Radical AI Interpretability: a framework for reading model beliefs
Daniel A. Herrmann and Benjamin A. Levinstein tie radical-interpretation philosophy to mechanistic tools to define when belief and desire.
TL;DR
- 01Daniel A. Herrmann and Benjamin A. Levinstein tie radical-interpretation philosophy to mechanistic tools to define when belief and desire.
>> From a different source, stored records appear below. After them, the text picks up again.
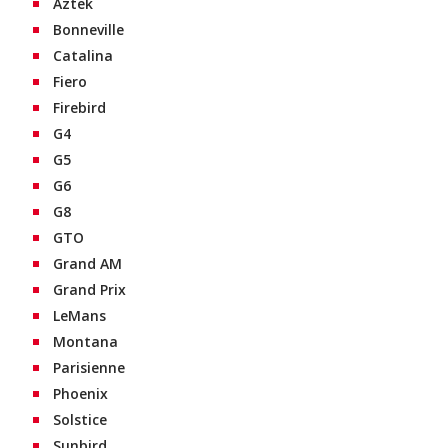
Aztek
Bonneville
Catalina
Fiero
Firebird
G4
G5
G6
G8
GTO
Grand AM
Grand Prix
LeMans
Montana
Parisienne
Phoenix
Solstice
Sunbird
- 02Radical AI Interpretability, a manuscript by Daniel A.
- 03Levinstein, was submitted to arXiv on 25 Jun 2026 as arXiv:2606.26523.
Radical AI Interpretability, a manuscript by Daniel A. Herrmann and Benjamin A. Levinstein, was submitted to arXiv on 25 Jun 2026 as arXiv:2606.26523. The draft, slated to appear as a Cambridge Element in the Philosophy of Artificial Intelligence, lays out a formal framework for reading AI systems as agents and testing when attributions of belief and desire are justified.
What is the framework?
The framework treats AI systems as agents and asks, "given the computational facts about a system, how do we solve for its beliefs, desires, and meanings?" It combines the philosophical tradition of radical interpretation with mechanistic interpretability tools, and proposes criteria for both representationalist and interpretationist approaches tied to concrete tests current tools can run.
The authors frame the core project as solving for attitudes from computational structure. They situate radical interpretation, a philosophy approach that infers meaning from behavior and context, alongside mechanistic interpretability methods that probe model internals. The paper offers operational criteria and links them to tests interpretability researchers can perform.
How would researchers test these attributions?
Researchers should not treat beliefs, desires, or propositional structure in isolation, because attributions are jointly constrained and methods that fix one while measuring the others inherit distortions. The paper ties each theoretical stance, representationalist and interpretationist, to tests that mechanistic tools can carry out.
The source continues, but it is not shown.